Information provided:

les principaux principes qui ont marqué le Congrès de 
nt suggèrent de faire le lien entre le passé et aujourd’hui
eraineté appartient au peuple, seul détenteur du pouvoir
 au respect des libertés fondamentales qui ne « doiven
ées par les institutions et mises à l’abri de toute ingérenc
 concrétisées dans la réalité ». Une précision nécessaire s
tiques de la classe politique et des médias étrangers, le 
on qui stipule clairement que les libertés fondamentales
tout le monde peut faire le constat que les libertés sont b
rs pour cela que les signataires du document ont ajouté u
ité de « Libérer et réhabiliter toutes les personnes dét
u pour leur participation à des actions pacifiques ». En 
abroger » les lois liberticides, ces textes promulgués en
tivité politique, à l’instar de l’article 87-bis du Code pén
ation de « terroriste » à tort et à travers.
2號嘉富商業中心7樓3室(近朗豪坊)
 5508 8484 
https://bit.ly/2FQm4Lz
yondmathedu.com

--

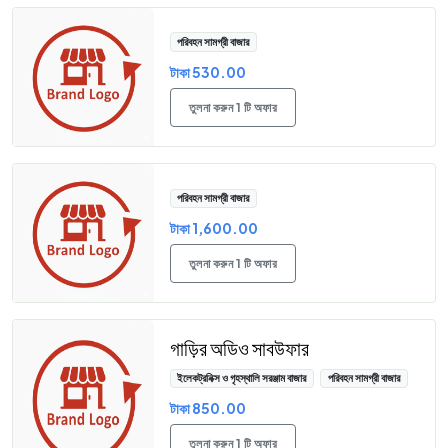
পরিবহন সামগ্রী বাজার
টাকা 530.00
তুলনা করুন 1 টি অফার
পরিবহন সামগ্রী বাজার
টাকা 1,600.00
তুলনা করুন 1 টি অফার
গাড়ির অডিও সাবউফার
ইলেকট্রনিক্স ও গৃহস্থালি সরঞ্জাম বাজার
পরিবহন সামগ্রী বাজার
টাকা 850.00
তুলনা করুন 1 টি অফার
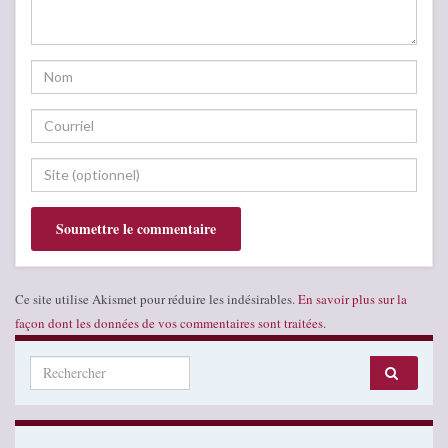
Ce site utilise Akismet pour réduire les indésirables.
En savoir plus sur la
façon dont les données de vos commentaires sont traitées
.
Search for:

Exercise:
Reproduce only the lines above spanning from the line containing "les principaux principes" through the line containing "au respect des", word for word.

Answer to this exercise:
les principaux principes qui ont marqué le Congrès de 
nt suggèrent de faire le lien entre le passé et aujourd’hui
eraineté appartient au peuple, seul détenteur du pouvoir
 au respect des libertés fondamentales qui ne « doiven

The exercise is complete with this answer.